The goal of this capstone project is to enhance student learning through an integrated curriculum, focusing on religion, science, language arts, and math. By creating a curriculum to accompany the butterfly garden, the students, Assumption Catholic School first graders, will be encouraged to engage with nature, while associating their Catholic faith with the garden’s living creatures and all of earth’s environment.

A butterfly garden is an environment that attracts butterflies and creates an ecosystem fit for the butterfly to lay eggs, to find nourishment and shelter, and to support pollination. Butterfly gardens are important to schools, societies, and nature as a whole. For school communities, butterfly gardens can teach about flourishing ecosystems and habitats, exposing the valuable lesson of habitat management and environmental support through preservation and protection of the planet. Each student will form a unique bond with the butterfly garden, ideally learning to love and support the garden as well as the butterflies within the garden. For societies, butterfly gardens are important to prioritize sustainability by protecting the earth.

Every action causes a reaction, and stewardship for the garden and the earth will ensure the understanding of how creatures interact with plants to pollinate the environment around humans. Along with the human benefits, butterfly gardens are of paramount importance to butterflies themselves for survival. This perspective, however, may not always be shared by the school itself when there are difficulties the school must initially overcome.

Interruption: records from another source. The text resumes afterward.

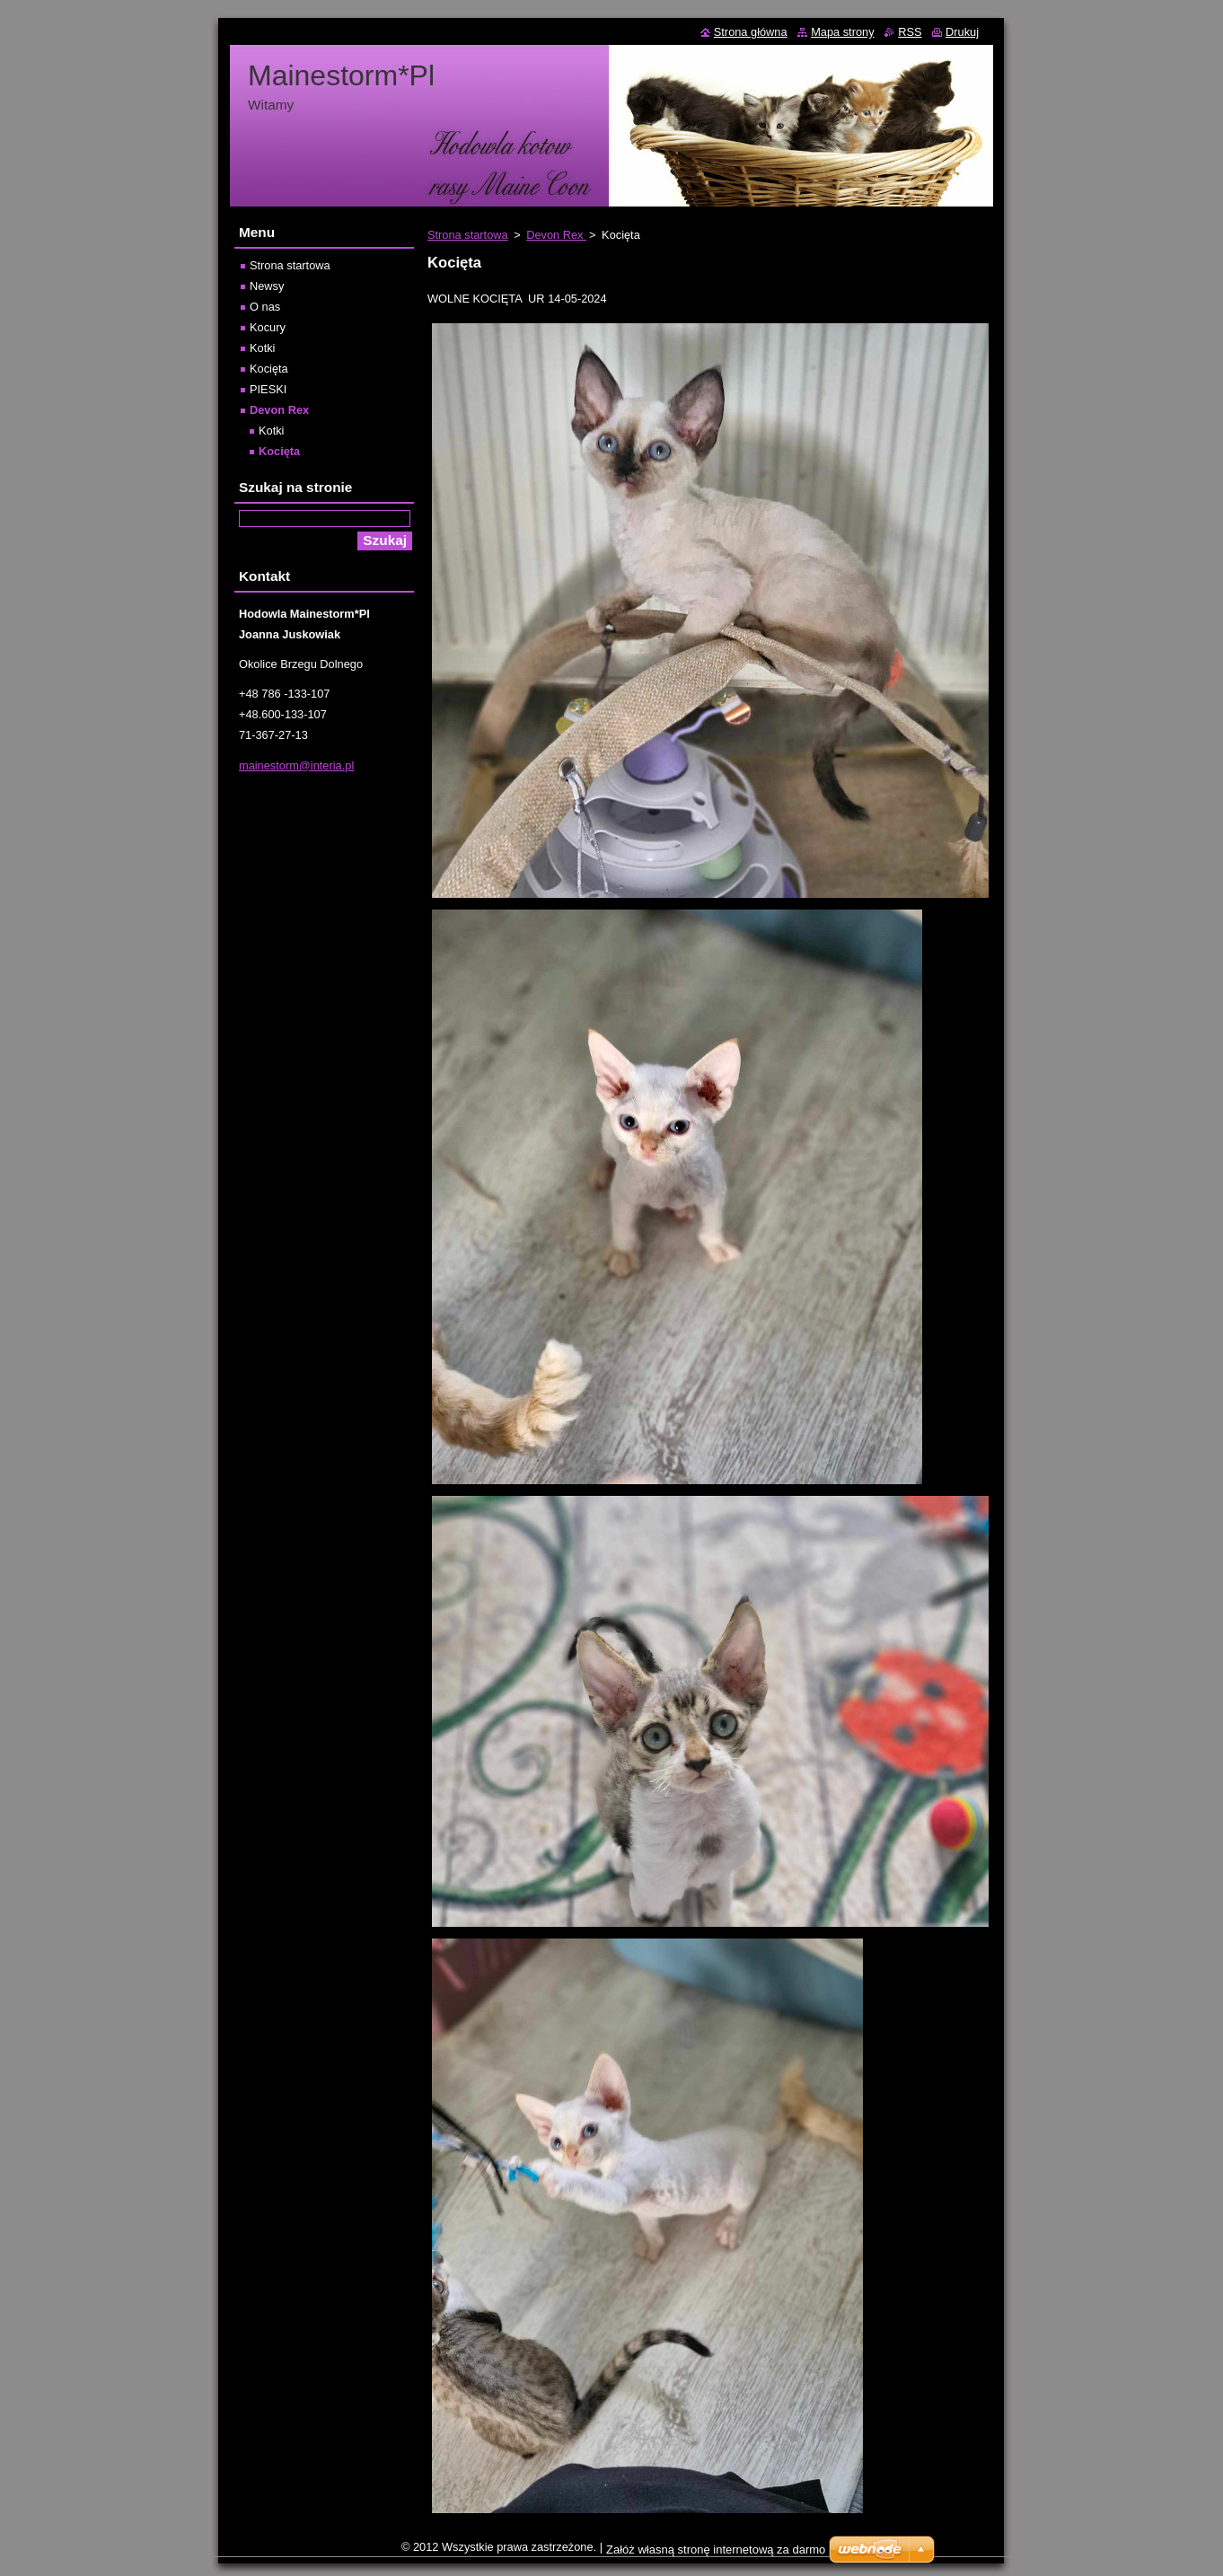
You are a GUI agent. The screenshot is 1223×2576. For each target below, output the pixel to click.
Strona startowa (467, 235)
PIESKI (268, 389)
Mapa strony (842, 32)
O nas (265, 306)
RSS (909, 32)
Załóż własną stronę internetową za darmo (715, 2549)
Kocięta (269, 368)
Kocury (268, 327)
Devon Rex (556, 235)
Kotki (262, 348)
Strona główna (750, 32)
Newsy (267, 286)
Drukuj (962, 32)
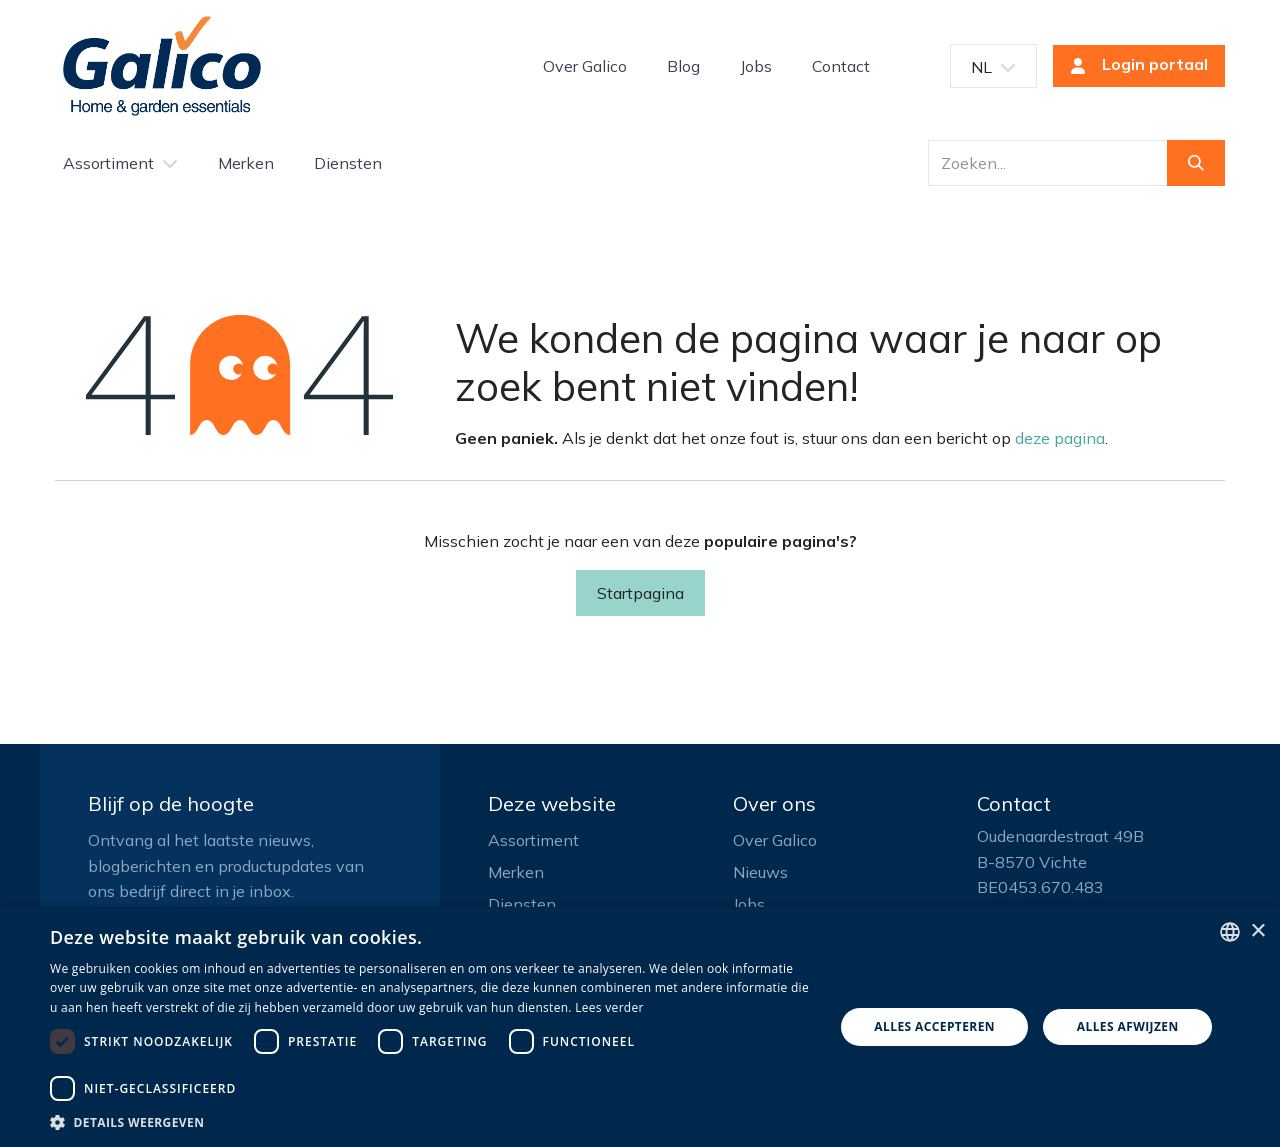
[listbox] (1230, 932)
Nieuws (760, 872)
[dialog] (640, 1027)
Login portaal (1133, 66)
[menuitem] (585, 66)
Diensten (522, 904)
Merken (516, 872)
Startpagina (640, 593)
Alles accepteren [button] (934, 1026)
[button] (430, 1122)
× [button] (1257, 931)
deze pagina (1060, 438)
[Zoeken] (1196, 163)
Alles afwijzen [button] (1128, 1026)
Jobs (749, 904)
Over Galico (775, 840)
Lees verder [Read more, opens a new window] (609, 1007)
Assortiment (533, 840)
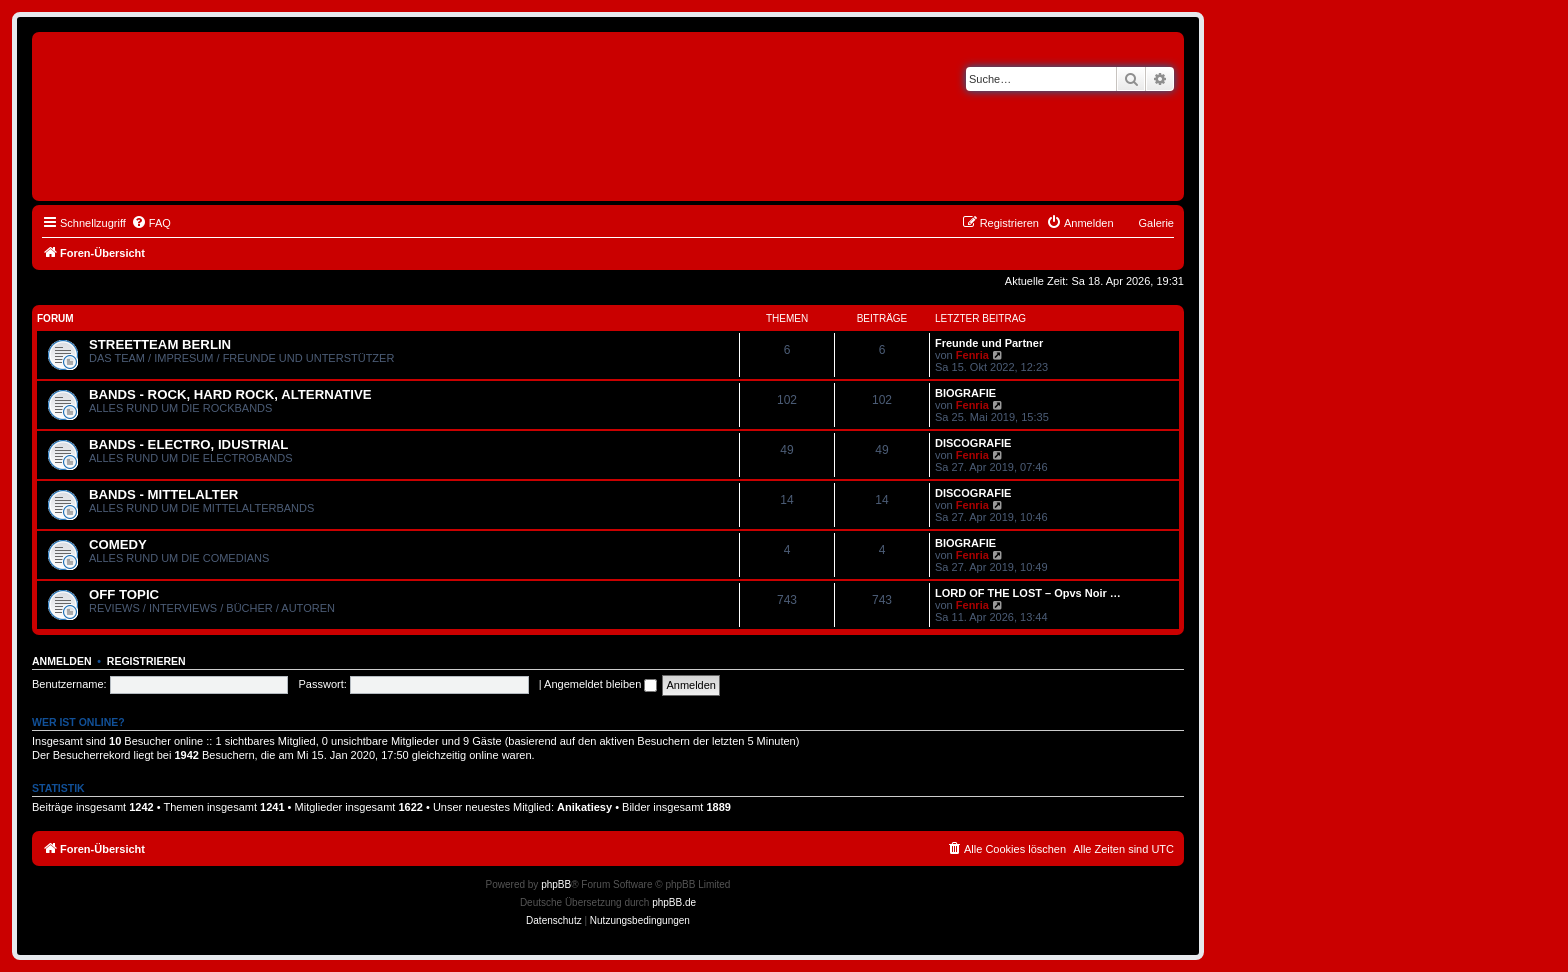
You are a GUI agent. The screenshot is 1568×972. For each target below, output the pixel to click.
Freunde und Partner (989, 343)
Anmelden (62, 661)
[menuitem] (151, 223)
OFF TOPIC (124, 594)
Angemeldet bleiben (600, 684)
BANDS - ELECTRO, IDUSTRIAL (188, 444)
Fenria (972, 355)
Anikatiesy (584, 807)
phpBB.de (674, 902)
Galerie (1156, 223)
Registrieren (146, 661)
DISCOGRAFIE (973, 443)
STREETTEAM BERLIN (160, 344)
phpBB (556, 884)
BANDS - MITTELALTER (163, 494)
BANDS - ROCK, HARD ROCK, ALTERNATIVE (230, 394)
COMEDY (118, 544)
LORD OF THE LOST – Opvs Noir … (1028, 593)
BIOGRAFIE (965, 393)
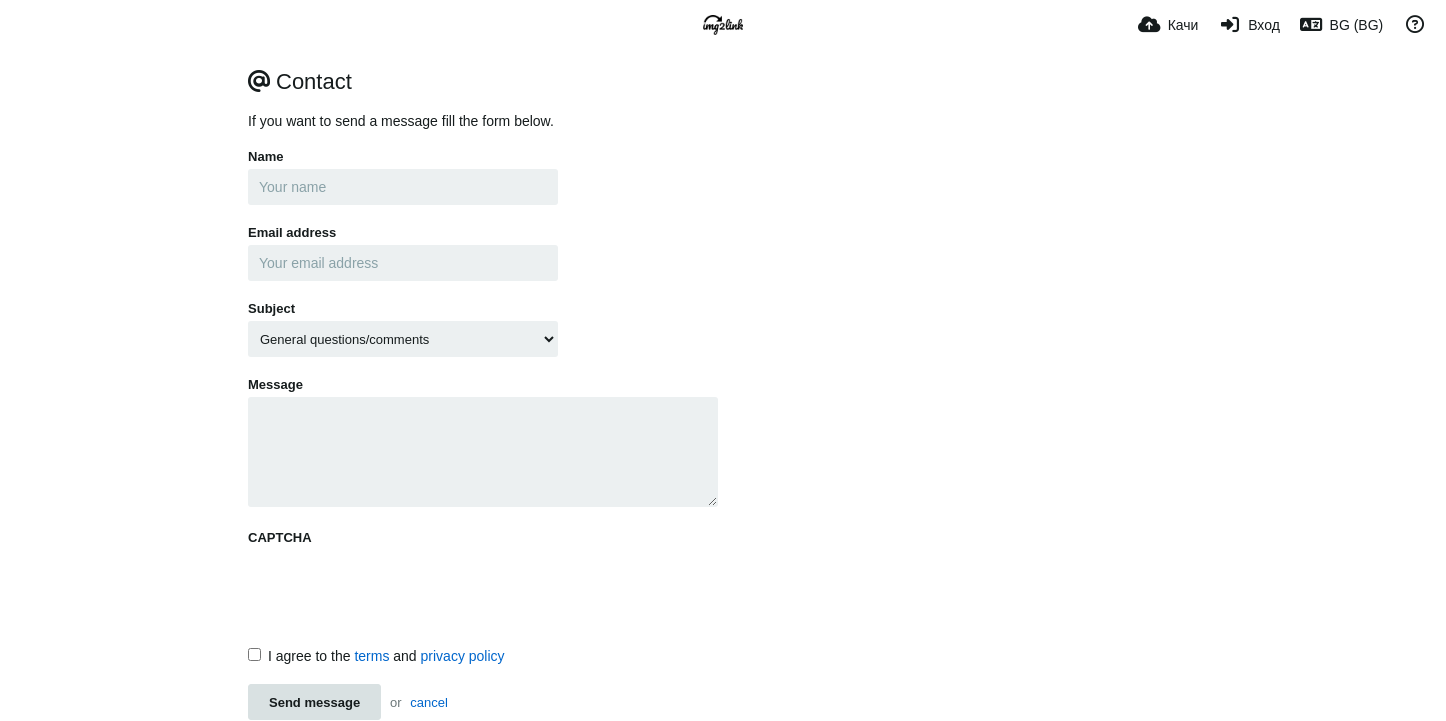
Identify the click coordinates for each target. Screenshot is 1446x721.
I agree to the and (376, 656)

Schools attempting to implement a butterfly garden may face impediments to starting the project due to a lack of resources, a lack of funding, or even a lack of drive to complete the project. If the motivation to support the garden and butterflies is not present, the above-mentioned benefits will not be met. In this case, the butterfly effect will ensue, both figuratively and literally. The butterfly effect is where something that seems small affects something else much larger, which in this case refers to an unsuccessful garden failing, and therefore, causing the butterfly pollinators to fail at their job as well. As God’s creatures, butterflies are as important as human life with their purpose to pollinate and bring beauty and cohesion to all ecosystems. The butterfly’s dedication to hope, diversity, and growth truly create a beauty that should be protected by all, beginning with the education of students in elementary schools.